Antonio saß zurückgelehnt beobachtete sie unverhohlen, ehrliche Neugier war ihm ins Gesicht geschrieben. Er sagte nichts; die Stille war ein wenig ungewohnt, aber nicht unangenehm.
Nach einer Weile richtete er sich auf und sagte in gut gelauntem Tonfall: „Nun, ich mache den Anfang, ja? Jeder erzählt etwas von sich. Also, ich bin Antonio Carriedo-…" „Als ob ich das nicht wüsste…", murmelte die Belgierin dazwischen. Der junge Mann fuhr fort, als ob er nichts gehört hätte. „Ich bin fünfundzwanzig, komme ursprünglich aus Spanien, wohne mit Lovino Vargas in einem Haus am anderen Ende der Stadt, und ich liebe Tomaten, Siestas und intelligente Konversationen." Er lächelte ihr zu. „Jetzt sind Sie an der Reihe."
„Okay.
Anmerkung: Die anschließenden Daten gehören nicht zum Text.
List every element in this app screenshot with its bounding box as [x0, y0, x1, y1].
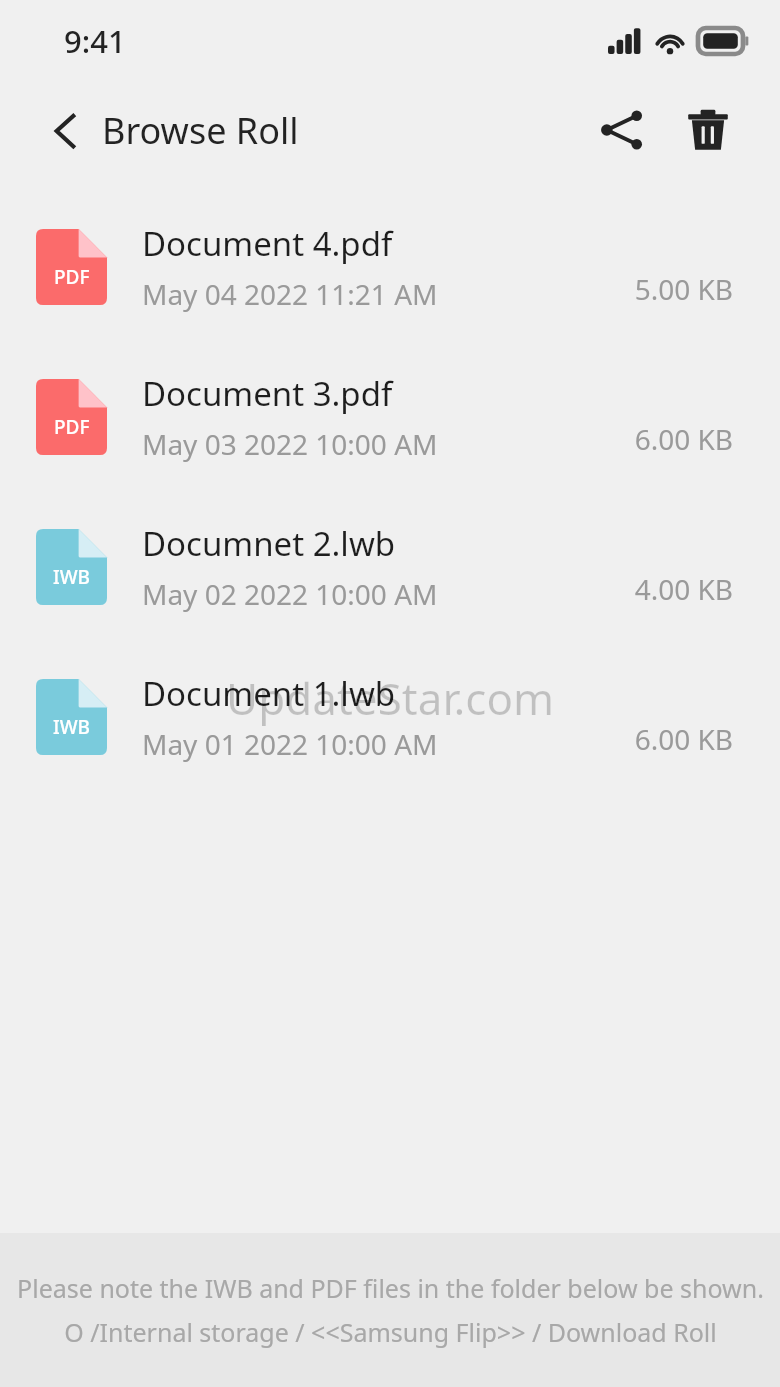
staticText: May 04 2022 11:21 AM	[142, 275, 438, 313]
button[interactable]: Share	[586, 94, 658, 166]
staticText: O /Internal storage / <<Samsung Flip>> /…	[64, 1315, 717, 1349]
button[interactable]: IWB	[0, 492, 780, 642]
staticText: Document 1.lwb	[142, 671, 396, 716]
staticText: Documnet 2.lwb	[142, 521, 396, 566]
staticText: PDF	[54, 264, 90, 290]
staticText: IWB	[53, 714, 91, 740]
staticText: 6.00 KB	[634, 720, 733, 758]
other: Back	[44, 109, 88, 153]
staticText: Document 3.pdf	[142, 371, 393, 416]
staticText: 5.00 KB	[634, 270, 733, 308]
button[interactable]: PDF	[0, 342, 780, 492]
staticText: PDF	[54, 414, 90, 440]
button[interactable]: PDF	[0, 192, 780, 342]
staticText: Please note the IWB and PDF files in the…	[17, 1271, 764, 1305]
button[interactable]: Delete	[672, 94, 744, 166]
button[interactable]: IWB	[0, 642, 780, 792]
staticText: May 02 2022 10:00 AM	[142, 575, 438, 613]
staticText: 9:41	[64, 20, 126, 62]
staticText: May 01 2022 10:00 AM	[142, 725, 438, 763]
button[interactable]: Back	[0, 94, 315, 167]
staticText: 6.00 KB	[634, 420, 733, 458]
staticText: UpdateStar.com	[226, 668, 555, 728]
staticText: 4.00 KB	[634, 570, 733, 608]
staticText: May 03 2022 10:00 AM	[142, 425, 438, 463]
staticText: IWB	[53, 564, 91, 590]
staticText: Document 4.pdf	[142, 221, 393, 266]
staticText: Browse Roll	[102, 106, 299, 155]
Ich bin Alice Stevens, ich bin zweiundzwanzig Jahre alt, bin gebürtige Belgierin, ich habe einen Bruder, der mit mir zusammen wohnt, und ich mag meinen Job, Kinder und, äh, Rätsel." Der Spanier hob eine Augenbraue und grinste. „Sie lieben Rätsel? Vielleicht hätten Sie Detektivin werden sollen! Wäre das nichts für Sie?" „Nein, als Lehrerin ist das Leben doch etwas entspannter", wehrte Alice ab.
Antonio kam gleich mit der nächsten Frage. „Sie sagten, Sie wohnen mit Ihrem Bruder zusammen? Ist das nicht etwas unpraktisch, wenn sie mit einem Date nach Hause kommen und…" Er zwinkerte ihr zu. Die junge Frau stotterte. „N-nein, wie kommen sie denn darauf? Um ehrlich zu sein, ist das… mein erstes Date. Ich hatte noch nie viele Gelegenheiten, mich mit jemandem zu verabreden. Wissen Sie, mein Bruder…" Sie zögerte. Dann beugte sie sich vor und sagte eindringlich: „Ich halte sie für einen vertrauenswürdigen Mann, Herr Carriedo, sonst würde ich das hier nicht verraten. Aber wenn Sie vorhaben, sich weiterhin mit mir zu treffen, dann müssen Sie das Risiko kennen, das sie hier eingehen. Ich hoffe, Sie glauben mir das, was ich gleich sagen werde, denn alles ist hundertprozentig wahr. Mein Bruder-…"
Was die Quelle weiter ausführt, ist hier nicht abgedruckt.